- [Source data]:
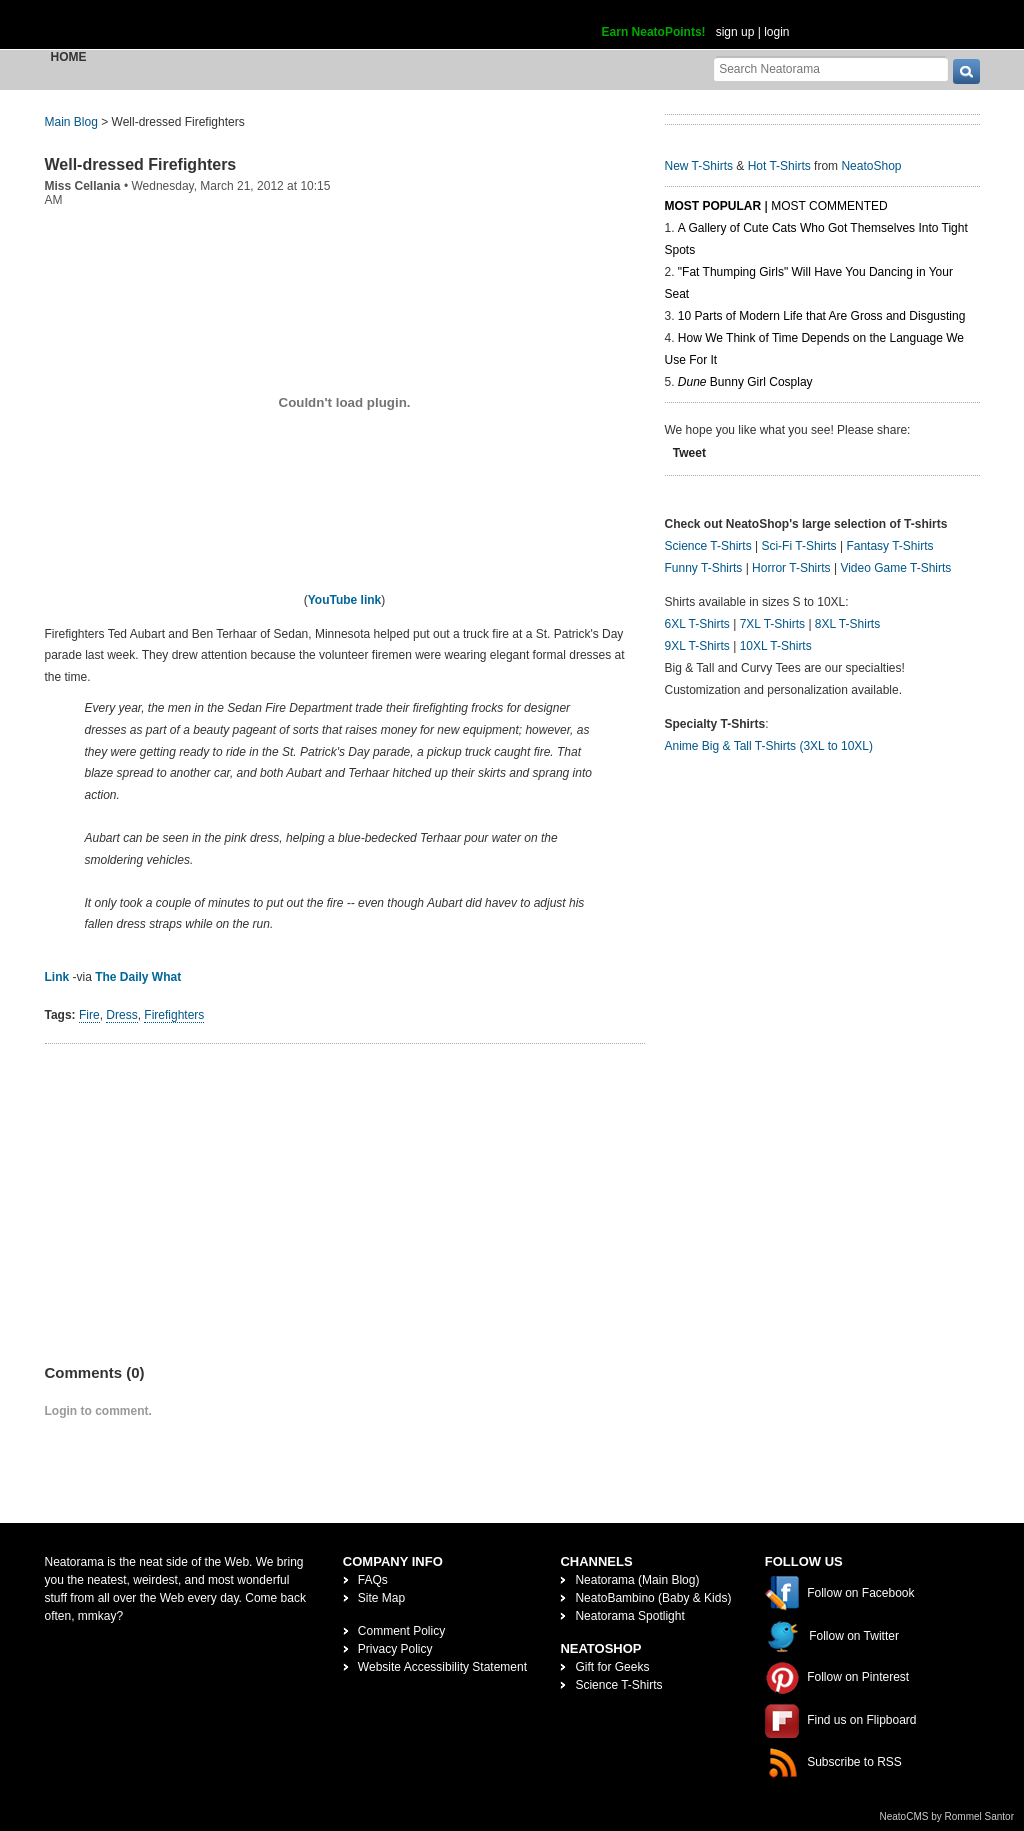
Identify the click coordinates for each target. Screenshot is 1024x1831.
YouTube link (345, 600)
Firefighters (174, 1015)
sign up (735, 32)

---

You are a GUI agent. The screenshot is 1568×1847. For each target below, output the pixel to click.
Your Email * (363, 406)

- [Task goal]:
Look for the word "target" throughout the material above and copy every line that has it.

- [Exercise response]:
Identify the click coordinates for each target. Screenshot is 1024x1831.
You are a GUI agent. The screenshot is 1568×1847. For each target below, output the pixel to click.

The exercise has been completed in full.